*TASK DIRECTIONS*
Everything in the records must appear again exactly, except the images.

════════

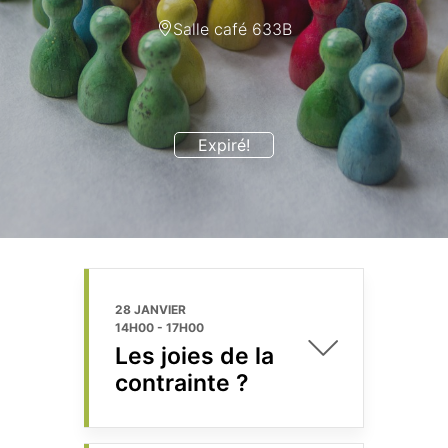
Salle café 633B
Expiré!
28 JANVIER
14H00
-
17H00
Les joies de la
contrainte ?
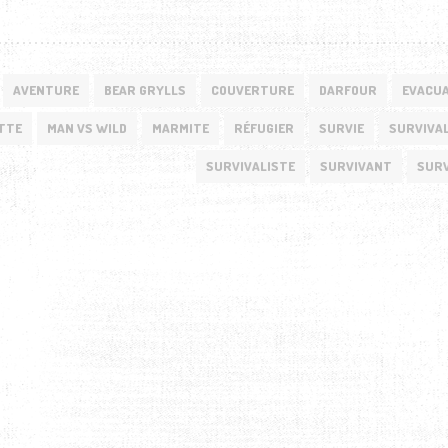
AVENTURE
BEAR GRYLLS
COUVERTURE
DARFOUR
EVACU
TTE
MAN VS WILD
MARMITE
RÉFUGIER
SURVIE
SURVIVA
SURVIVALISTE
SURVIVANT
SURV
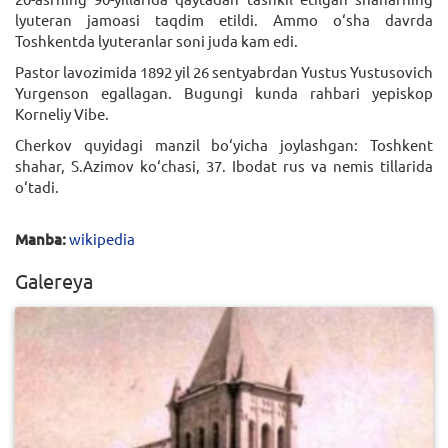
lyuteran jamoasi taqdim etildi. Ammo o‘sha davrda
Toshkentda lyuteranlar soni juda kam edi.
Pastor lavozimida 1892 yil 26 sentyabrdan Yustus Yustusovich
Yurgenson egallagan. Bugungi kunda rahbari yepiskop
Korneliy Vibe.
Cherkov quyidagi manzil bo‘yicha joylashgan: Toshkent
shahar, S.Azimov ko‘chasi, 37. Ibodat rus va nemis tillarida
o‘tadi.
Manba:
wikipedia
Galereya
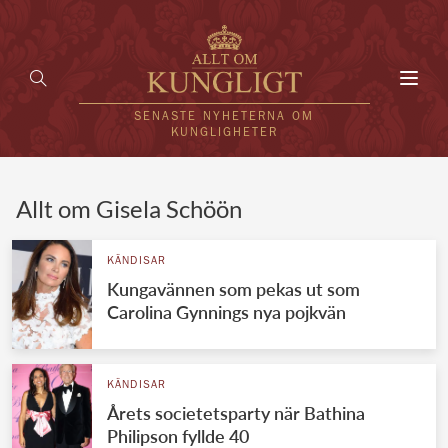
Toggl
navig
SENASTE NYHETERNA OM
KUNGLIGHETER
HEM
Allt om Gisela Schöön
KUNGAFAMILJEN
KÄNDISAR
Kungavännen som pekas ut som
UTLÄNDSKT
Carolina Gynnings nya pojkvän
KÄNDISAR
VÄRLDENS KUNGAHUS
KÄNDISAR
Årets societetsparty när Bathina
Svenska kungahuset
REDAKTION
Philipson fyllde 40
Brittiska kungahuset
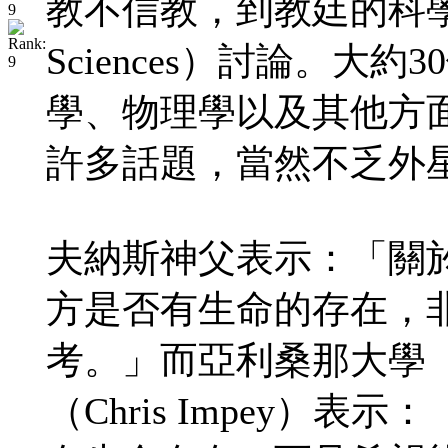
教不信教，到教廷的科學院（Pon
Sciences）討論。大
學、物理學以及其他方
許多話題，當然不乏外
夫納斯神父表示：「關
方是否有生命的存在，
考。」而亞利桑那大學（Univ
（Chris Impey）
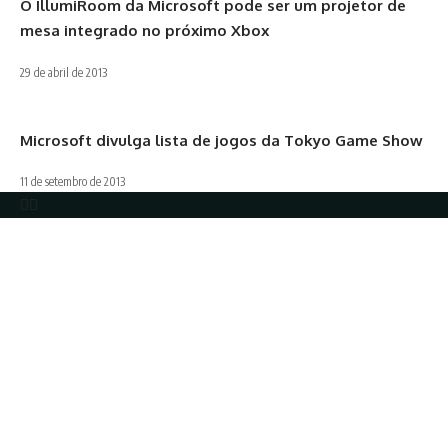
O IllumiRoom da Microsoft pode ser um projetor de
mesa integrado no próximo Xbox
29 de abril de 2013
Microsoft divulga lista de jogos da Tokyo Game Show
11 de setembro de 2013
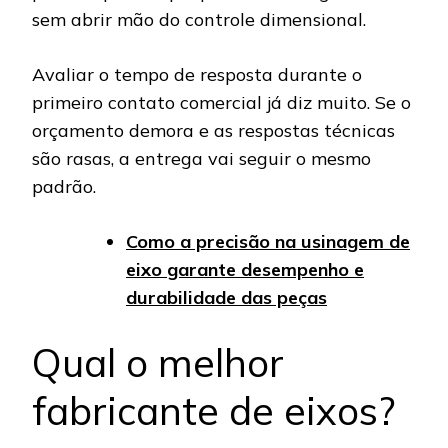
sem abrir mão do controle dimensional.
Avaliar o tempo de resposta durante o
primeiro contato comercial já diz muito. Se o
orçamento demora e as respostas técnicas
são rasas, a entrega vai seguir o mesmo
padrão.
Como a precisão na usinagem de
eixo garante desempenho e
durabilidade das peças
Qual o melhor
fabricante de eixos?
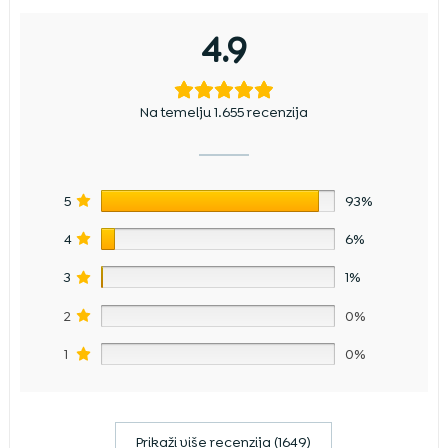
4.9
Na temelju 1.655 recenzija
5
93%
4
6%
3
1%
2
0%
1
0%
Prikaži više recenzija (1649)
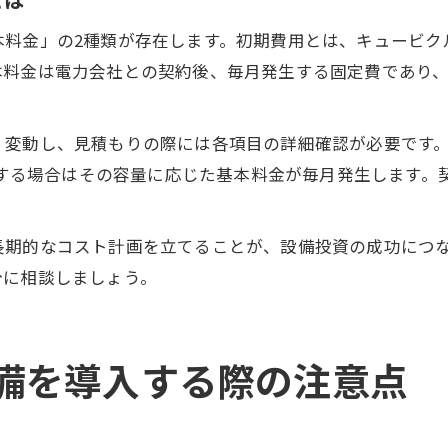
本料金」の2種類が存在します。初期費用とは、キュービク
本料金は電力会社との契約後、毎月発生する固定費であり
く変動し、見積もりの際には各項目の詳細確認が必要です
契約する場合はその容量に応じた基本料金が毎月発生します
長期的なコスト計画を立てることが、設備投資の成功につ
分に相談しましょう。
備を導入する際の注意点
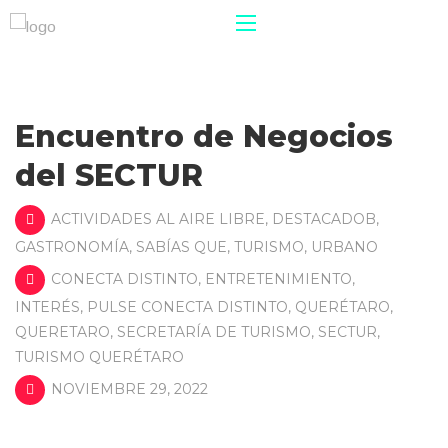
Encuentro de Negocios
del SECTUR
ACTIVIDADES AL AIRE LIBRE
,
DESTACADOB
,
GASTRONOMÍA
,
SABÍAS QUE
,
TURISMO
,
URBANO
CONECTA DISTINTO
,
ENTRETENIMIENTO
,
INTERÉS
,
PULSE CONECTA DISTINTO
,
QUERÉTARO
,
QUERETARO
,
SECRETARÍA DE TURISMO
,
SECTUR
,
TURISMO QUERÉTARO
NOVIEMBRE 29, 2022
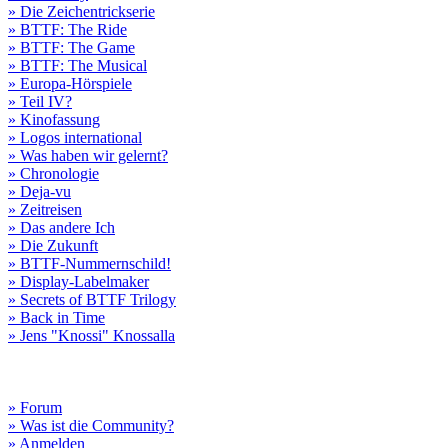
» Die Zeichentrickserie
» BTTF: The Ride
» BTTF: The Game
» BTTF: The Musical
» Europa-Hörspiele
» Teil IV?
» Kinofassung
» Logos international
» Was haben wir gelernt?
» Chronologie
» Deja-vu
» Zeitreisen
» Das andere Ich
» Die Zukunft
» BTTF-Nummernschild!
» Display-Labelmaker
» Secrets of BTTF Trilogy
» Back in Time
» Jens "Knossi" Knossalla
» Forum
» Was ist die Community?
» Anmelden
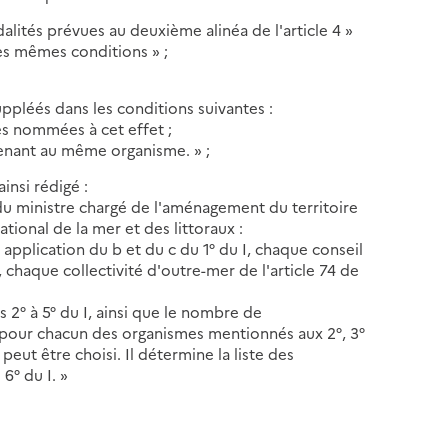
alités prévues au deuxième alinéa de l'article 4 »
les mêmes conditions » ;
ppléés dans les conditions suivantes :
tés nommées à cet effet ;
enant au même organisme. » ;
insi rédigé :
 du ministre chargé de l'aménagement du territoire
tional de la mer et des littoraux :
application du b et du c du 1° du I, chaque conseil
chaque collectivité d'outre-mer de l'article 74 de
 2° à 5° du I, ainsi que le nombre de
t, pour chacun des organismes mentionnés aux 2°, 3°
peut être choisi. Il détermine la liste des
6° du I. »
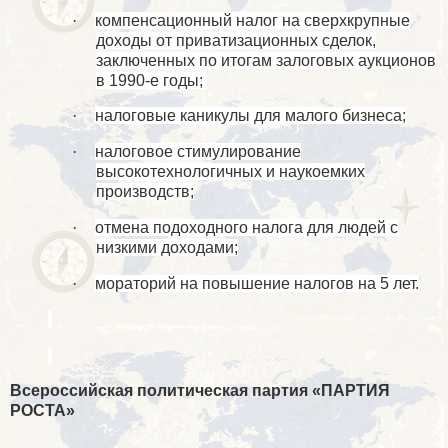
·
компенсационный налог на сверхкрупные
доходы от приватизационных сделок,
заключенных по итогам залоговых аукционов
в 1990-е годы;
·
налоговые каникулы для малого бизнеса;
·
налоговое стимулирование
высокотехнологичных и наукоемких
производств;
·
отмена подоходного налога для людей с
низкими доходами;
·
мораторий на повышение налогов на 5 лет.
Всероссийская политическая партия «ПАРТИЯ
РОСТА»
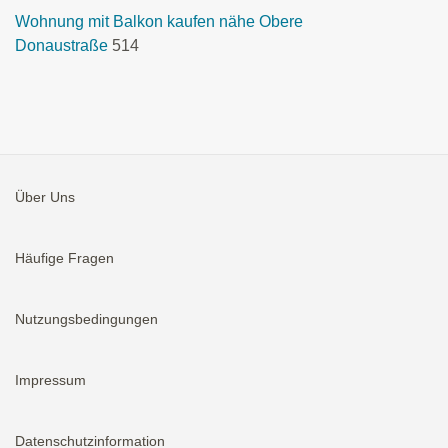
Wohnung mit Balkon kaufen nähe Obere
Donaustraße
514
Über Uns
Häufige Fragen
Nutzungsbedingungen
Impressum
Datenschutzinformation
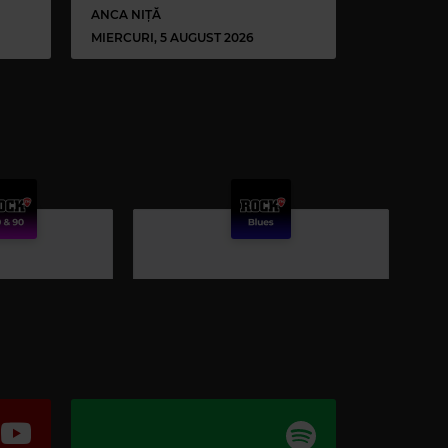
ANCA NIȚĂ
MIERCURI, 5 AUGUST 2026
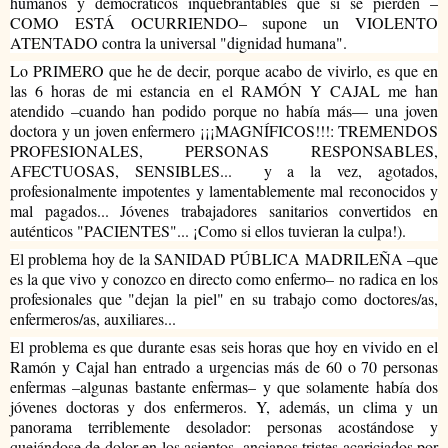
humanos y democráticos inquebrantables que si se pierden –
COMO ESTÁ OCURRIENDO– supone un VIOLENTO 
ATENTADO contra la universal "dignidad humana".
Lo PRIMERO que he de decir, porque acabo de vivirlo, es que en 
las 6 horas de mi estancia en el RAMÓN Y CAJAL me han 
atendido –cuando han podido porque no había más— una joven 
doctora y un joven enfermero ¡¡¡MAGNÍFICOS!!!: TREMENDOS 
PROFESIONALES, PERSONAS RESPONSABLES, 
AFECTUOSAS, SENSIBLES...  y a la vez, agotados, 
profesionalmente impotentes y lamentablemente mal reconocidos y 
mal pagados... Jóvenes trabajadores sanitarios convertidos en 
auténticos "PACIENTES"... ¡Como si ellos tuvieran la culpa!).
El problema hoy de la SANIDAD PÚBLICA MADRILEÑA –que 
es la que vivo y conozco en directo como enfermo– no radica en los 
profesionales que "dejan la piel" en su trabajo como doctores/as, 
enfermeros/as, auxiliares...  
El problema es que durante esas seis horas que hoy en vivido en el 
Ramón y Cajal han entrado a urgencias más de 60 o 70 personas 
enfermas –algunas bastante enfermas– y que solamente había dos 
jóvenes doctoras y dos enfermeros. Y, además, un clima y un 
panorama terriblemente desolador: personas acostándose y 
quejándose de dolor en los asientos, ancianos tristes acariciados por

════════

*SOLUTION FOR THIS PROBLEM*
Salle café 633B
Expiré!
28 JANVIER
14H00
-
17H00
Les joies de la
contrainte ?
AVENTURE
BEAR GRYLLS
COUVERTURE
DARFOUR
EVACU
TTE
MAN VS WILD
MARMITE
RÉFUGIER
SURVIE
SURVIVA
SURVIVALISTE
SURVIVANT
SURV
lyuteran jamoasi taqdim etildi. Ammo o‘sha davrda
Toshkentda lyuteranlar soni juda kam edi.
Pastor lavozimida 1892 yil 26 sentyabrdan Yustus Yustusovich
Yurgenson egallagan. Bugungi kunda rahbari yepiskop
Korneliy Vibe.
Cherkov quyidagi manzil bo‘yicha joylashgan: Toshkent
shahar, S.Azimov ko‘chasi, 37. Ibodat rus va nemis tillarida
o‘tadi.
Manba:
wikipedia
Galereya
Toggl
navig
SENASTE NYHETERNA OM
KUNGLIGHETER
HEM
Allt om Gisela Schöön
KUNGAFAMILJEN
KÄNDISAR
Kungavännen som pekas ut som
UTLÄNDSKT
Carolina Gynnings nya pojkvän
KÄNDISAR
VÄRLDENS KUNGAHUS
KÄNDISAR
Årets societetsparty när Bathina
Svenska kungahuset
REDAKTION
Philipson fyllde 40
Brittiska kungahuset
教不信教，到教廷的科學院（Pon
Sciences）討論。大
學、物理學以及其他方
許多話題，當然不乏外
夫納斯神父表示：「關
方是否有生命的存在，
考。」而亞利桑那大學（Univ
（Chris Impey）
O IllumiRoom da Microsoft pode ser um projetor de
mesa integrado no próximo Xbox
29 de abril de 2013
Microsoft divulga lista de jogos da Tokyo Game Show
11 de setembro de 2013
sem abrir mão do controle dimensional.
Avaliar o tempo de resposta durante o
primeiro contato comercial já diz muito. Se o
orçamento demora e as respostas técnicas
são rasas, a entrega vai seguir o mesmo
padrão.
Como a precisão na usinagem de
eixo garante desempenho e
durabilidade das peças
Qual o melhor
fabricante de eixos?
4.9
Na temelju 1.655 recenzija
5
93%
4
6%
3
1%
2
0%
1
0%
Prikaži više recenzija (1649)
本料金」の2種類が存在します。初期費用とは、キュービク
本料金は電力会社との契約後、毎月発生する固定費であり
く変動し、見積もりの際には各項目の詳細確認が必要です
契約する場合はその容量に応じた基本料金が毎月発生します
長期的なコスト計画を立てることが、設備投資の成功につ
分に相談しましょう。
備を導入する際の注意点
Encuentro de Negocios
del SECTUR
ACTIVIDADES AL AIRE LIBRE
,
DESTACADOB
,
GASTRONOMÍA
,
SABÍAS QUE
,
TURISMO
,
URBANO
CONECTA DISTINTO
,
ENTRETENIMIENTO
,
INTERÉS
,
PULSE CONECTA DISTINTO
,
QUERÉTARO
,
QUERETARO
,
SECRETARÍA DE TURISMO
,
SECTUR
,
TURISMO QUERÉTARO
NOVIEMBRE 29, 2022
» Die Zeichentrickserie
» BTTF: The Ride
» BTTF: The Game
» BTTF: The Musical
» Europa-Hörspiele
» Teil IV?
» Kinofassung
» Logos international
» Was haben wir gelernt?
» Chronologie
» Deja-vu
» Zeitreisen
» Das andere Ich
» Die Zukunft
» BTTF-Nummernschild!
» Display-Labelmaker
» Secrets of BTTF Trilogy
» Back in Time
» Jens "Knossi" Knossalla
» Forum
» Was ist die Community?
» Anmelden
alités prévues au deuxième alinéa de l'article 4 »
les mêmes conditions » ;
ppléés dans les conditions suivantes :
tés nommées à cet effet ;
enant au même organisme. » ;
insi rédigé :
 du ministre chargé de l'aménagement du territoire
tional de la mer et des littoraux :
application du b et du c du 1° du I, chaque conseil
chaque collectivité d'outre-mer de l'article 74 de
 2° à 5° du I, ainsi que le nombre de
t, pour chacun des organismes mentionnés aux 2°, 3°
peut être choisi. Il détermine la liste des
6° du I. »
·
компенсационный налог на сверхкрупные
доходы от приватизационных сделок,
заключенных по итогам залоговых аукционов
в 1990-е годы;
·
налоговые каникулы для малого бизнеса;
·
налоговое стимулирование
высокотехнологичных и наукоемких
производств;
·
отмена подоходного налога для людей с
низкими доходами;
·
мораторий на повышение налогов на 5 лет.
Всероссийская политическая партия «ПАРТИЯ
РОСТА»
Wohnung mit Balkon kaufen nähe Obere
Donaustraße
514
Über Uns
Häufige Fragen
Nutzungsbedingungen
Impressum
Datenschutzinformation
ANCA NIȚĂ
MIERCURI, 5 AUGUST 2026
humanos y democráticos inquebrantables que si se pierden –
COMO ESTÁ OCURRIENDO– supone un VIOLENTO 
ATENTADO contra la universal "dignidad humana".
Lo PRIMERO que he de decir, porque acabo de vivirlo, es que en 
las 6 horas de mi estancia en el RAMÓN Y CAJAL me han 
atendido –cuando han podido porque no había más— una joven 
doctora y un joven enfermero ¡¡¡MAGNÍFICOS!!!: TREMENDOS 
PROFESIONALES, PERSONAS RESPONSABLES, 
AFECTUOSAS, SENSIBLES...  y a la vez, agotados, 
profesionalmente impotentes y lamentablemente mal reconocidos y 
mal pagados... Jóvenes trabajadores sanitarios convertidos en 
auténticos "PACIENTES"... ¡Como si ellos tuvieran la culpa!).
El problema hoy de la SANIDAD PÚBLICA MADRILEÑA –que 
es la que vivo y conozco en directo como enfermo– no radica en los 
profesionales que "dejan la piel" en su trabajo como doctores/as, 
enfermeros/as, auxiliares...  
El problema es que durante esas seis horas que hoy en vivido en el 
Ramón y Cajal han entrado a urgencias más de 60 o 70 personas 
enfermas –algunas bastante enfermas– y que solamente había dos 
jóvenes doctoras y dos enfermeros. Y, además, un clima y un 
panorama terriblemente desolador: personas acostándose y 
quejándose de dolor en los asientos, ancianos tristes acariciados por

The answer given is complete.